Mathematics Colloquium

Best Approximation by Algebraic and Semi-Algebraic Sets

Speaker: Shmuel Friedland, University of Illinois, Chicago

Location: Warren Weaver Hall 1302

Date: Monday, May 12, 2014, 3:45 p.m.


Many approximation problems can be stated as finding a best approximant of a point \(x \in \mathbb{R}^{n}\) from a given set closed \(S \subset \mathbb{R}^{n}\). In most of the interesting cases \(S\) is either algebraic, (approximation by low rank tensors), or semialgebraic, (approximation by separable quantum states). There are two major problems: characterize the set of points \(E\) in \(\mathbb{R}^{n}\) for which a best approximant is not unique, and count (estimate) the number of critical points of the Euclidean distance of a generic \(x\) to a real irreducible variety \(S\).

In this talk we first show that for \(S\) semi-algebraic \(E\) is a semi-algebraic set of dimension less than \(n\). Next we discuss the case where \(E\) is a real irreducible variety. By considering the complex variety \(E_{C}\) we will show that the number of critical point of generic \(x\) in \(\mathbb{C}^{n}\) is a degree of certain rational map. (This gives an upper estimate of the number of critical points.) Next we will discuss the case where \(S\) is the Segre variety of tensors of rank one. We compute the degree of the above map using Chern classes.
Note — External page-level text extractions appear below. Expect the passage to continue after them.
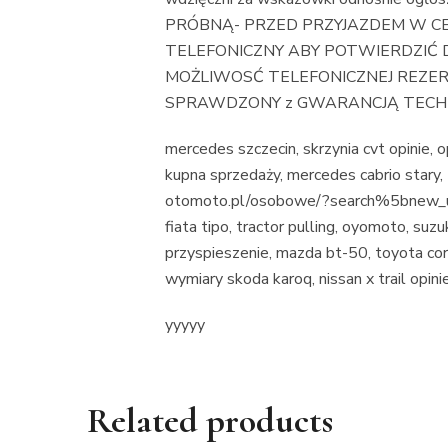
PRÓBNĄ- PRZED PRZYJAZDEM W CE
TELEFONICZNY ABY POTWIERDZIĆ 
MOŻLIWOSĆ TELEFONICZNEJ REZERWA
SPRAWDZONY z GWARANCJĄ TECHNI
mercedes szczecin, skrzynia cvt opinie
kupna sprzedaży, mercedes cabrio stary, t
otomoto.pl/osobowe/?search%5bnew_u
fiata tipo, tractor pulling, oyomoto, suzu
przyspieszenie, mazda bt-50, toyota cor
wymiary skoda karoq, nissan x trail opini
yyyyy
Related products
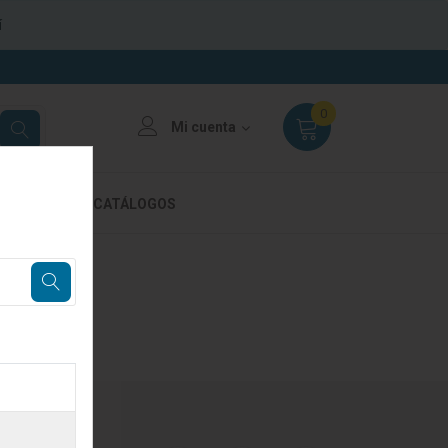
í
0
Mi cuenta
 VENTA
CATÁLOGOS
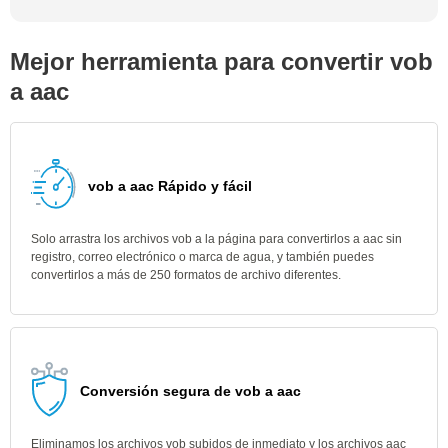
Mejor herramienta para convertir vob
a aac
vob a aac Rápido y fácil
Solo arrastra los archivos vob a la página para convertirlos a aac sin
registro, correo electrónico o marca de agua, y también puedes
convertirlos a más de 250 formatos de archivo diferentes.
Conversión segura de vob a aac
Eliminamos los archivos vob subidos de inmediato y los archivos aac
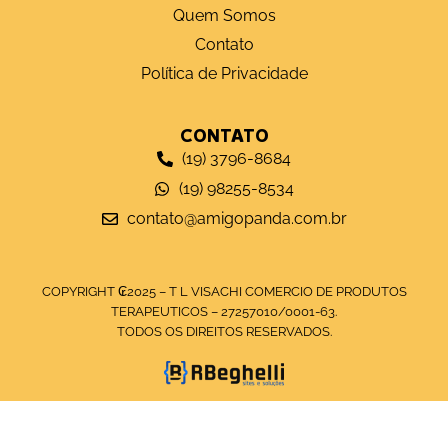
Quem Somos
Contato
Política de Privacidade
CONTATO
(19) 3796-8684
(19) 98255-8534
contato@amigopanda.com.br
COPYRIGHT ₢2025 – T L VISACHI COMERCIO DE PRODUTOS
TERAPEUTICOS – 27257010/0001-63.
TODOS OS DIREITOS RESERVADOS.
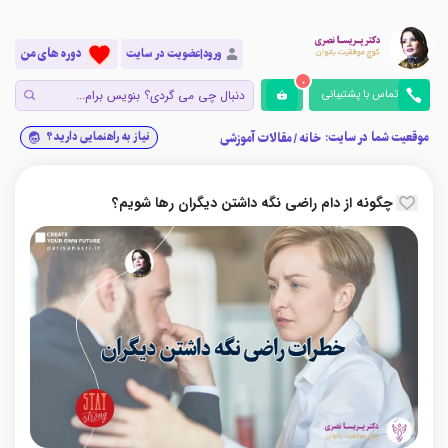
دوره های من
ورود|عضویت در سایت
0
تماس با پشتیبانی
موقعیت شما در سایت:
نیاز به راهنمایی دارید؟
خانه
/
مقالات آموزشی
چگونه از دام راضی نگه داشتن دیگران رها شویم؟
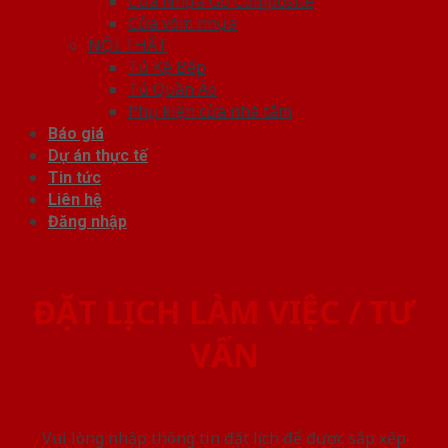
Cửa Nhựa Gỗ Composite
Cửa vòm nhựa
NỘI THẤT
Tủ Kệ Bếp
Tủ Quần Áo
Phụ kiện cửa nhà tắm
Báo giá
Dự án thực tế
Tin tức
Liên hệ
Đăng nhập
ĐẶT LỊCH LÀM VIỆC / TƯ
VẤN
Vui lòng nhập thông tin đặt lịch để được sắp xếp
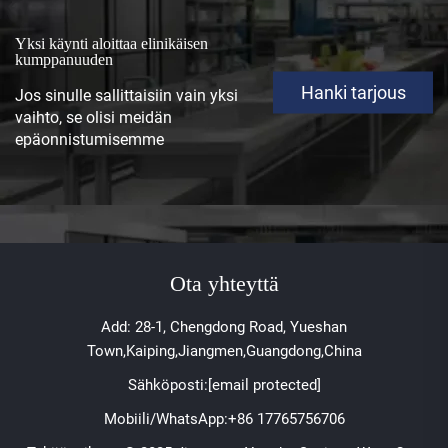
Yksi käynti aloittaa elinikäisen
kumppanuuden
Hanki tarjous
Jos sinulle sallittaisiin vain yksi
vaihto, se olisi meidän
epäonnistumisemme
Ota yhteyttä
Add: 28-1, Chengdong Road, Yueshan
Town,Kaiping,Jiangmen,Guangdong,China
Sähköposti:
[email protected]
Mobiili/WhatsApp:
+86 17765756706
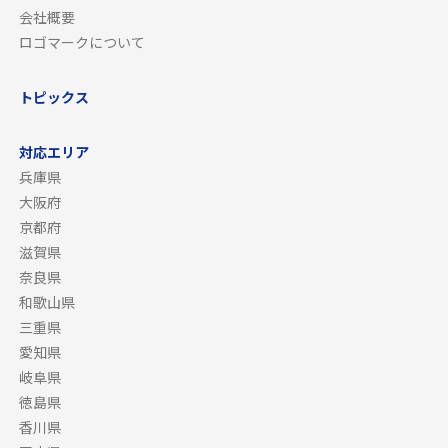
会社概要
ロゴマークについて
トピックス
対応エリア
兵庫県
大阪府
京都府
滋賀県
奈良県
和歌山県
三重県
愛知県
岐阜県
徳島県
香川県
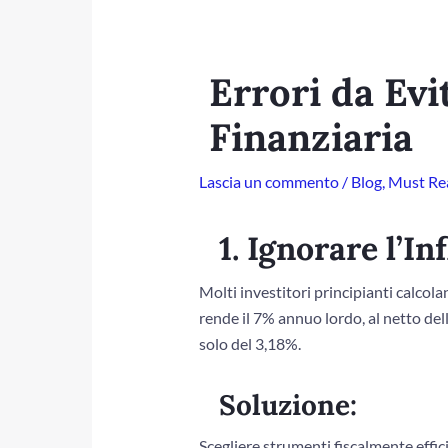
Errori da Evi
Finanziaria
Lascia un commento
/
Blog
,
Must Re
1. Ignorare l’In
Molti investitori principianti calcola
rende il 7% annuo lordo, al netto del
solo del 3,18%.
Soluzione:
Scegliere strumenti fiscalmente effici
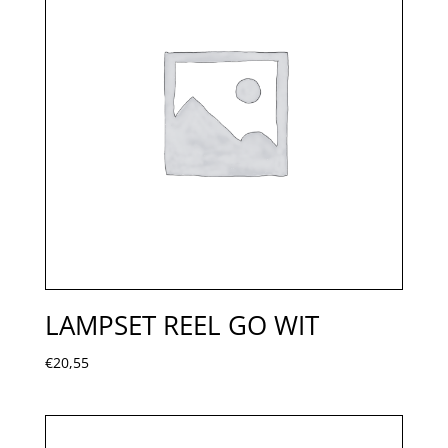
LAMPSET REEL GO WIT
€
20,55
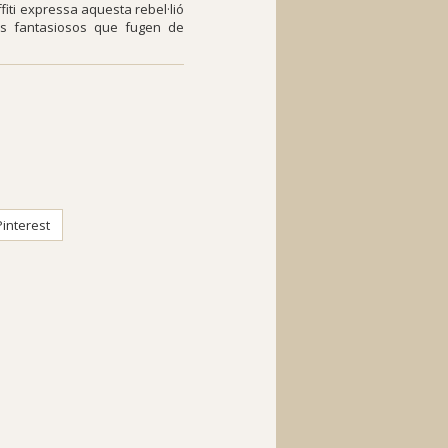
fiti expressa aquesta rebel·lió
es fantasiosos que fugen de
interest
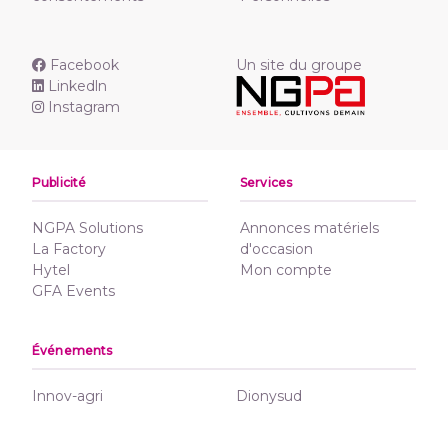
Facebook
Un site du groupe
Linkedln
Instagram
Publicité
Services
NGPA Solutions
Annonces matériels
La Factory
d'occasion
Hytel
Mon compte
GFA Events
Événements
Innov-agri
Dionysud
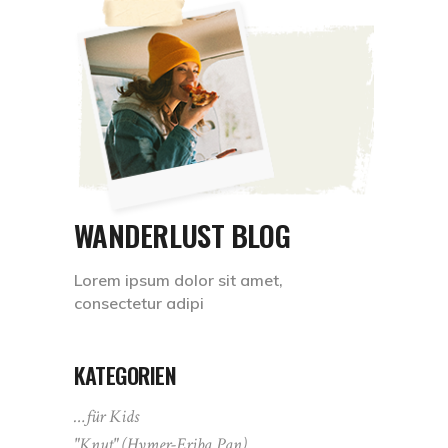
WANDERLUST BLOG
Lorem ipsum dolor sit amet,
consectetur adipi
KATEGORIEN
…für Kids
"Knut" (Hymer-Eriba Pan)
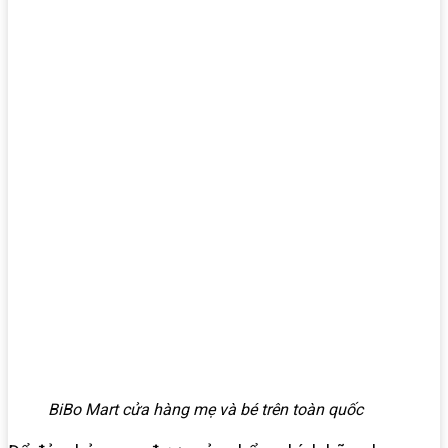
BiBo Mart cửa hàng mẹ và bé trên toàn quốc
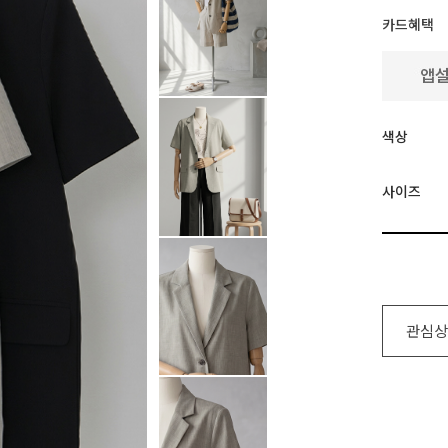
카드혜택
색상
사이즈
관심상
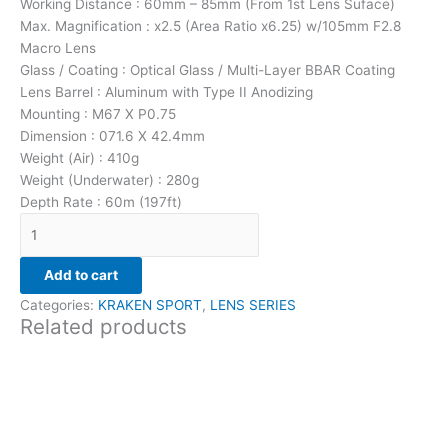
Working Distance : 60mm – 85mm (From 1st Lens Suface)
Max. Magnification : x2.5 (Area Ratio x6.25) w/105mm F2.8
Macro Lens
Glass / Coating : Optical Glass / Multi-Layer BBAR Coating
Lens Barrel : Aluminum with Type II Anodizing
Mounting : M67 X P0.75
Dimension : 071.6 X 42.4mm
Weight (Air) : 410g
Weight (Underwater) : 280g
Depth Rate : 60m (197ft)
Add to cart
Categories:
KRAKEN SPORT
,
LENS SERIES
Related products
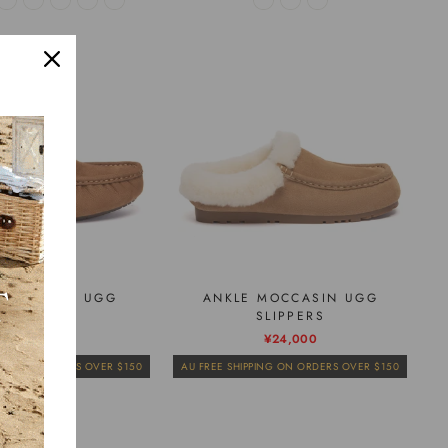
 MOCCASIN UGG
ANKLE MOCCASIN UGG
SLIPPERS
SLIPPERS
通
販
¥25,100
¥24,000
常
売
PING ON ORDERS OVER $150
AU FREE SHIPPING ON ORDERS OVER $150
価
価
格
格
Our talk is based on the two recent papers:

  1. S. Friedland and G. Ottaviani, The number of singular vector tuples and uniqueness of best rank one approximation of tensors, to appear in Foundations of Computational Mathematics, arXiv:1210.8316.
  2. S. Friedland and M. Stawiska, Best approximation on semi-algebraic sets and k-border rank approximation of symmetric tensors, arXiv:1311.1561.